A suspected case of the rare monkeypox virus is receiving treatment at New York City's Bellevue Hospital. File Photo by John Angelillo/UPI | License Photo
May 20 (UPI) -- Health officials in New York City said they are investigating a possible monkeypox infection as Canada confirms its first-ever cases of the disease.
The New York City Department of Health and Mental Hygiene said in a brief statement Thursday night that the patient was being cared for at Bellevue Hospital.
"Our Public Health Lab will conduct preliminary tests, which -- if positive -- will be sent to [the U.S. Centers for Disease Control and Prevention] for confirmatory testing," it said.
The announcement came days after a Massachusetts man who recently visited Canada's Quebec province was confirmed as the United States' first case of the virus for the year.
The Public Health Agency of Canada has launched an investigation to identify contacts of the U.S. patient and said in a statement that it confirmed Thursday night two monkeypox cases in the province -- the first to be confirmed in the country.
The province's Ministry of Health and Social Services said it has about 20 potential cases under investigation.
"Epidemiological investigations are continuing to determine the links between reported cases and identify potentially at-risk contacts and inform them of protective measures," the MSSS said in a statement.

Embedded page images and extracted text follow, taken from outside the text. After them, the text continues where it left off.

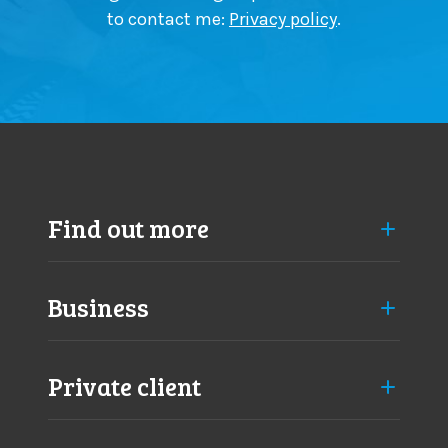
to contact me:
Privacy policy
.
Find out more
Business
Private client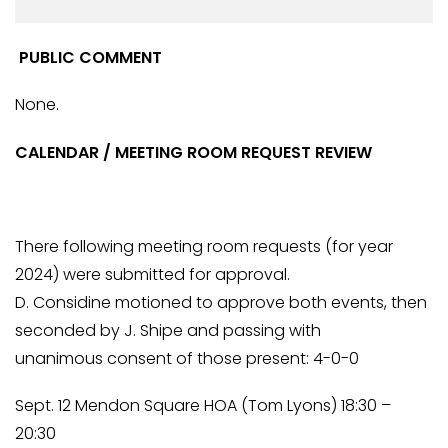
PUBLIC COMMENT
None.
CALENDAR / MEETING ROOM REQUEST REVIEW
There following meeting room requests (for year
2024) were submitted for approval.
D. Considine motioned to approve both events, then
seconded by J. Shipe and passing with
unanimous consent of those present: 4-0-0
Sept. 12 Mendon Square HOA (Tom Lyons) 18:30 –
20:30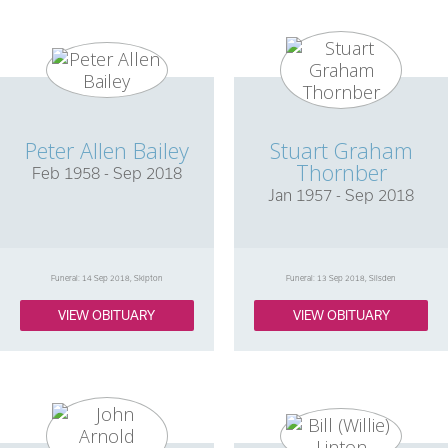
Peter Allen Bailey
Stuart Graham
Thornber
Feb 1958 - Sep 2018
Jan 1957 - Sep 2018
Funeral: 14 Sep 2018, Skipton
Funeral: 13 Sep 2018, Silsden
VIEW OBITUARY
VIEW OBITUARY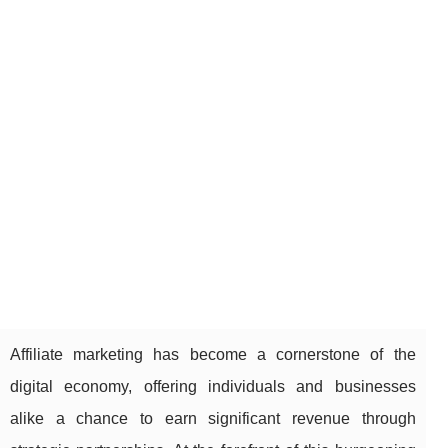
Affiliate marketing has become a cornerstone of the
digital economy, offering individuals and businesses
alike a chance to earn significant revenue through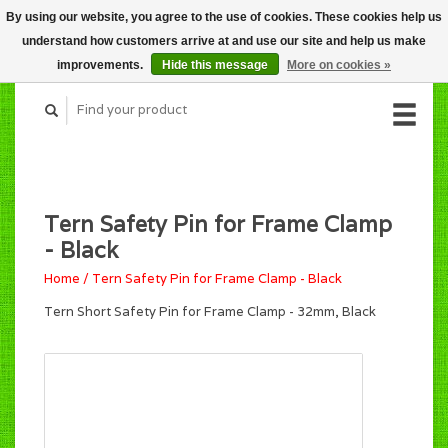
By using our website, you agree to the use of cookies. These cookies help us
CART (C$0.00)
understand how customers arrive at and use our site and help us make
MY ACCOUNT
improvements.
Hide this message
More on cookies »
Tern Safety Pin for Frame Clamp
- Black
Home
/
Tern Safety Pin for Frame Clamp - Black
Tern Short Safety Pin for Frame Clamp - 32mm, Black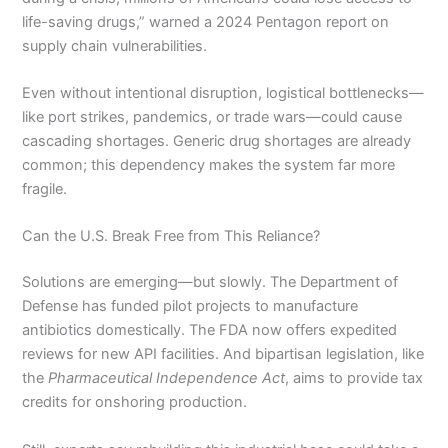
life-saving drugs,” warned a 2024 Pentagon report on
supply chain vulnerabilities.
Even without intentional disruption, logistical bottlenecks—
like port strikes, pandemics, or trade wars—could cause
cascading shortages. Generic drug shortages are already
common; this dependency makes the system far more
fragile.
Can the U.S. Break Free from This Reliance?
Solutions are emerging—but slowly. The Department of
Defense has funded pilot projects to manufacture
antibiotics domestically. The FDA now offers expedited
reviews for new API facilities. And bipartisan legislation, like
the
Pharmaceutical Independence Act
, aims to provide tax
credits for onshoring production.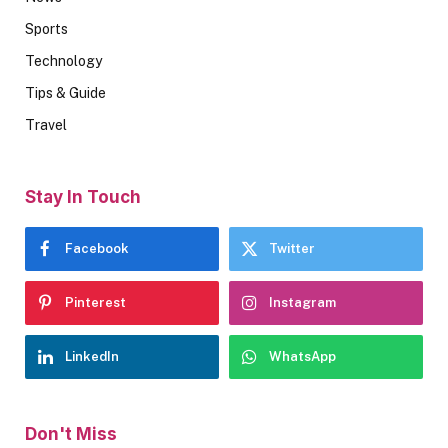
Sports
Technology
Tips & Guide
Travel
Stay In Touch
Facebook
Twitter
Pinterest
Instagram
LinkedIn
WhatsApp
Don't Miss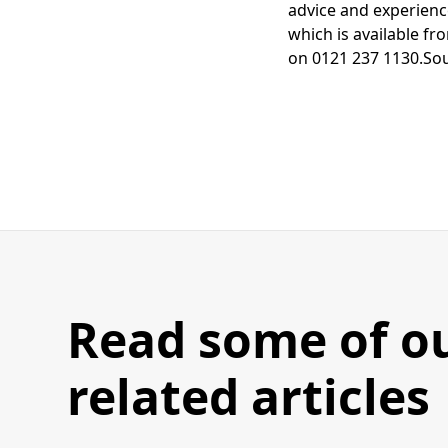
advice and experienc
which is available f
on 0121 237 1130.So
Read some of o
related articles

Monkeypox is a rare zoonotic infectious disease found in Central and West Africa that produces symptoms similar to though weaker than the eradicated smallpox. It has an incubation period of 14 days, after which fever, headache, muscle aches and swollen lymph nodes, among other symptoms, arise, according to the CDC.
Between one and three days after the patient experiences a fever, a rash develops often on the face that spreads to other parts of the body and lesions form, it said, adding the illness usually lasts from two to four weeks.
The Canadian health agency said person-to-person spread of the disease is uncommon but does occur through coming into close contact with a person infected with monkeypox, such as through contact with body fluids, respiratory droplets or monkeypox sores.
"PHAC has alerted public health authorities to work with healthcare providers to look for patients who have signs or symptoms consistent with monkeypox, regardless of whether they have reported travel or have specific risk factors for monkeypox," it said.
The announcement was made as several cases of the disease have been confirmed in Europe.
The first cases were diagnosed early this month by Britain, which now has at least nine confirmed cases.
British health authorities said that at least two of the cases had no tralve links to a country where monkeypox is endemic, "so it is possible they acquired the infection through community transmission."
Portuguese health officials said it has more than 20 suspected cases under investigation, including five that were confirmed earlier this week.
In Spain's capital of Madrid, officials said Wednesday they have detected 23 possible monkeypox infections in the region.